> [Task] Each line from the first line of the entries through the line holding "アメ村 (72, 914)" is to be restated word for word; nothing else, and no picture, belongs in the answer.

> [Stored data]
• • • •

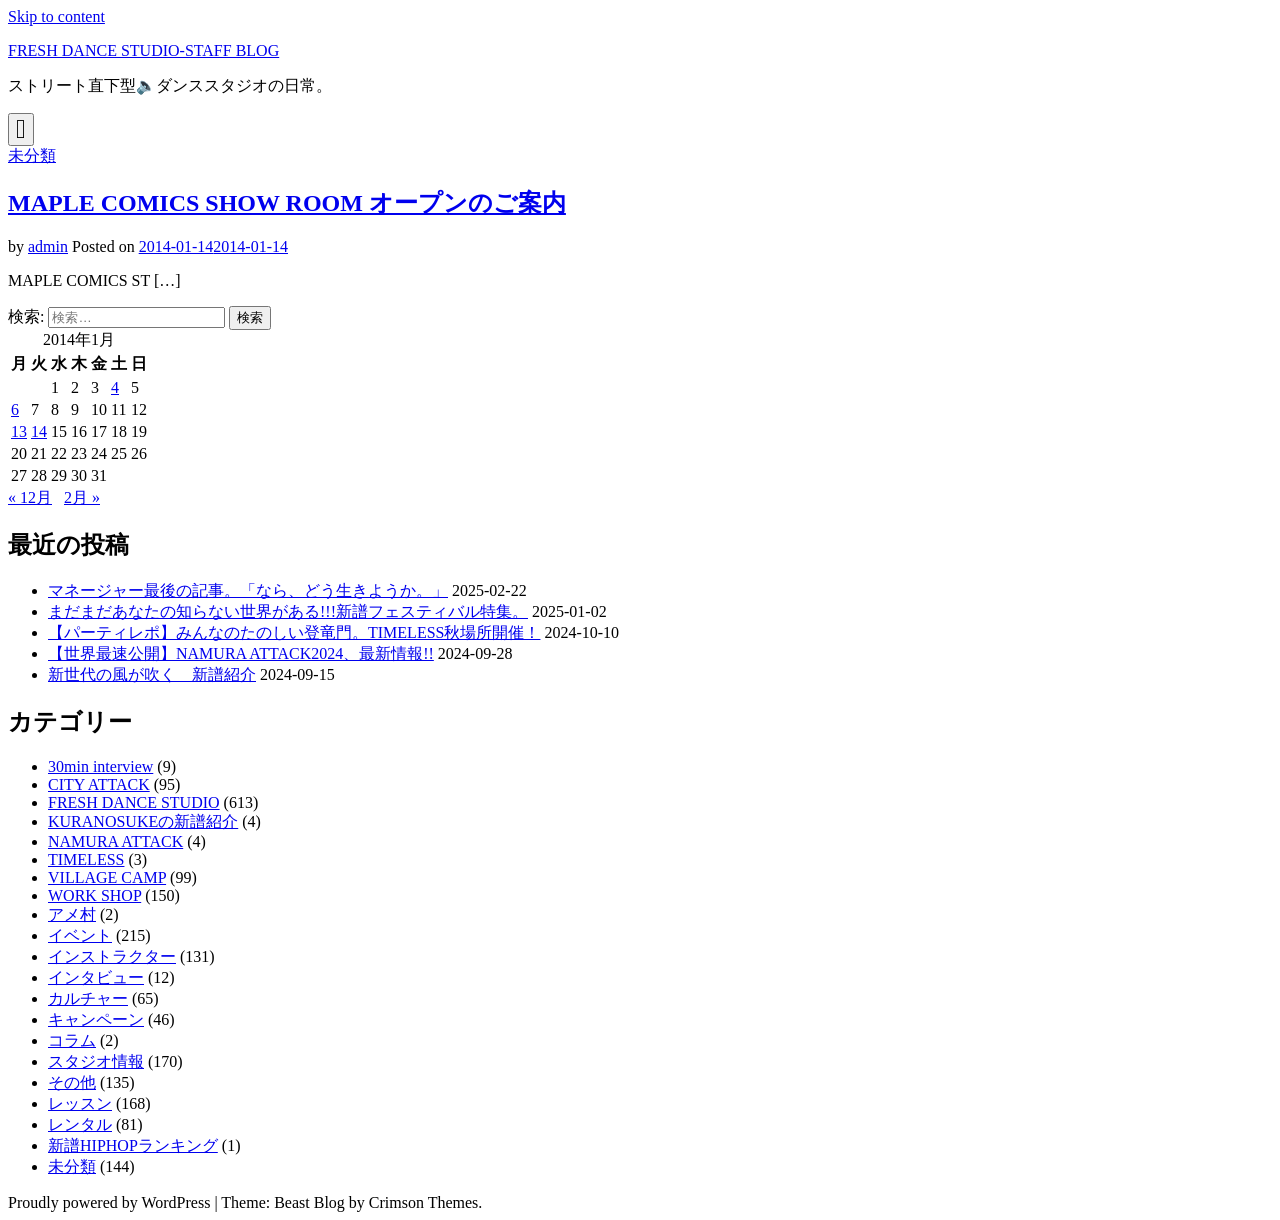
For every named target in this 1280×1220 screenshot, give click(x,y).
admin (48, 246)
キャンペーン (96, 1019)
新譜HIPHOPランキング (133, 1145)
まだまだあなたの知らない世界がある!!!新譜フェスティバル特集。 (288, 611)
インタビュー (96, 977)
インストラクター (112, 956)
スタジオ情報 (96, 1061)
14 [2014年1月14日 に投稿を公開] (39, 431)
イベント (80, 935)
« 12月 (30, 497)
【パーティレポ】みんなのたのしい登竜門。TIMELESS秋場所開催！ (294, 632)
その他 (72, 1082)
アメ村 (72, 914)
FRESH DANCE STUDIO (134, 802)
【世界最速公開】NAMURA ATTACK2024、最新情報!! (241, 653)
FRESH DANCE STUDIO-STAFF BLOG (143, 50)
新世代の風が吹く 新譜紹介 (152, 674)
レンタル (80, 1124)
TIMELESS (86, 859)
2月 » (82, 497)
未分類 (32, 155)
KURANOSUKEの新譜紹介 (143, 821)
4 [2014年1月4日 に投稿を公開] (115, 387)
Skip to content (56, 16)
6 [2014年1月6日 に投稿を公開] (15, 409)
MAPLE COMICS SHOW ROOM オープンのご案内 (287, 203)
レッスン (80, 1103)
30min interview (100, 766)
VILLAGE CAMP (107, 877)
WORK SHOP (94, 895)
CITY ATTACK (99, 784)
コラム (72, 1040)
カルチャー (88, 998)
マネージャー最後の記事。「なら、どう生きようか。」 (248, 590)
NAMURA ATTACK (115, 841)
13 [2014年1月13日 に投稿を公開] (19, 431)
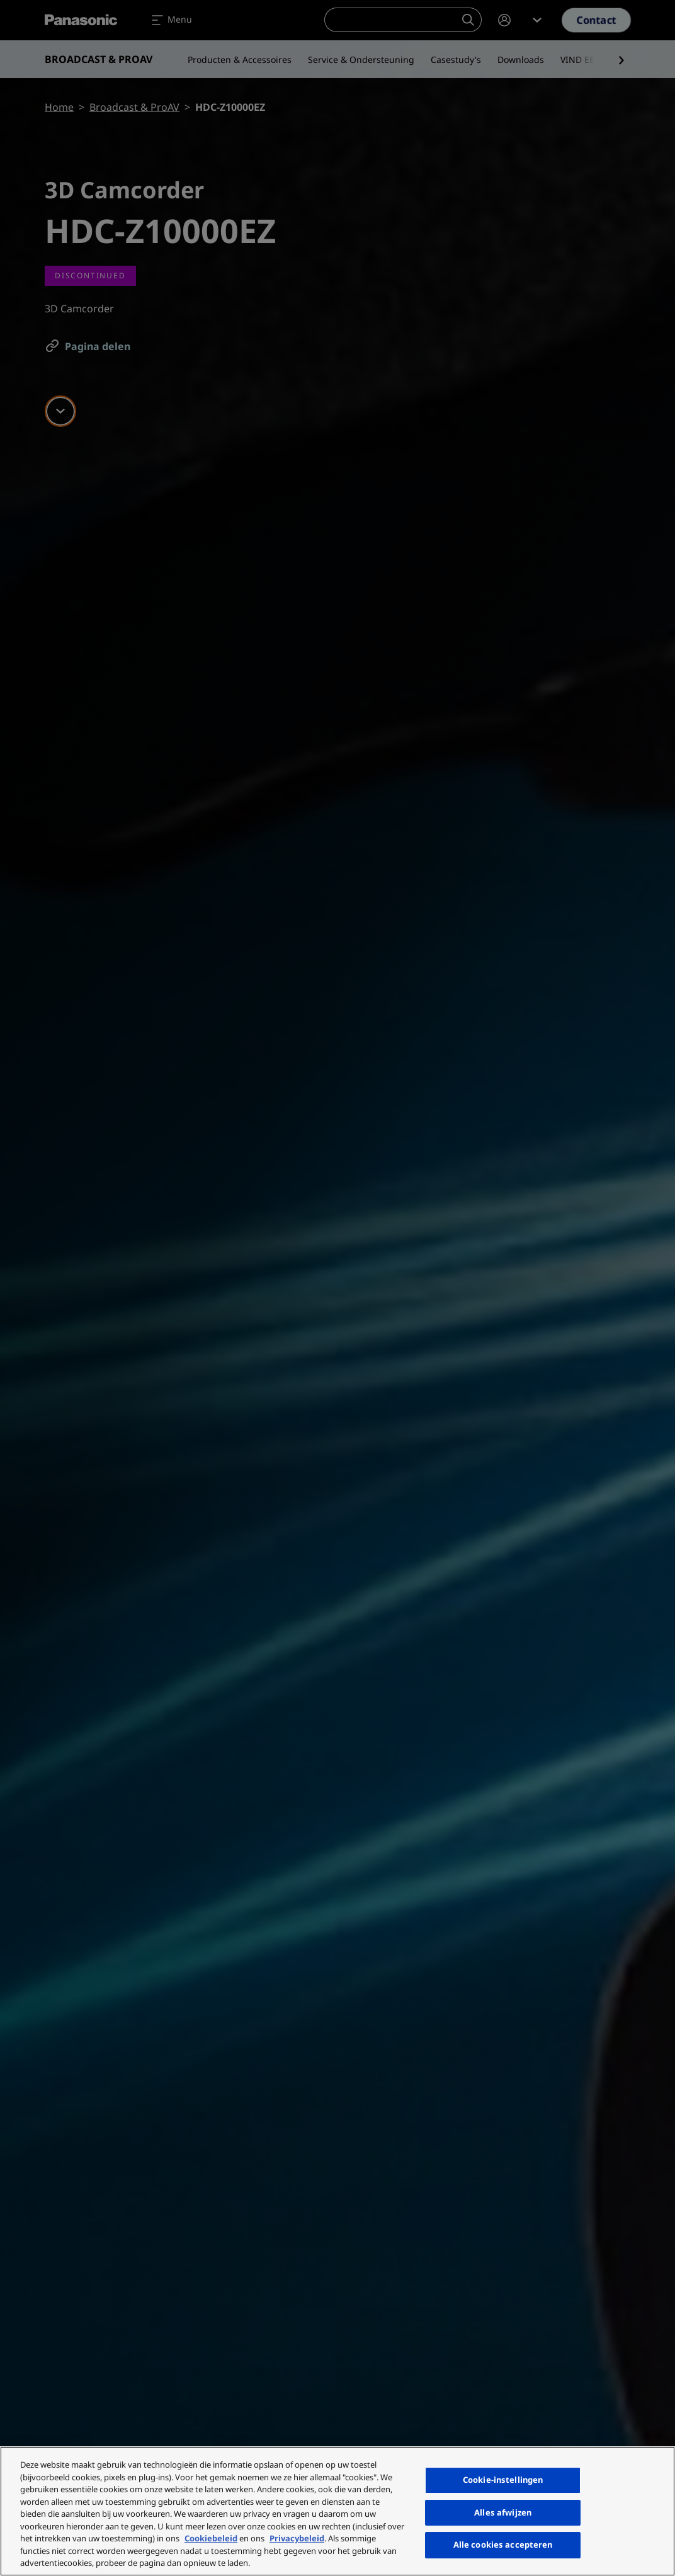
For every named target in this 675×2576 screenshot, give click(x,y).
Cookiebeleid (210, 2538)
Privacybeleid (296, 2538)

• • • •

> [Task solution]
For every named target in this 1280×1220 screenshot, give click(x,y).
admin (48, 246)
キャンペーン (96, 1019)
新譜HIPHOPランキング (133, 1145)
まだまだあなたの知らない世界がある!!!新譜フェスティバル特集。 (288, 611)
インタビュー (96, 977)
インストラクター (112, 956)
スタジオ情報 (96, 1061)
14 [2014年1月14日 に投稿を公開] (39, 431)
イベント (80, 935)
« 12月 (30, 497)
【パーティレポ】みんなのたのしい登竜門。TIMELESS秋場所開催！ (294, 632)
その他 (72, 1082)
アメ村 (72, 914)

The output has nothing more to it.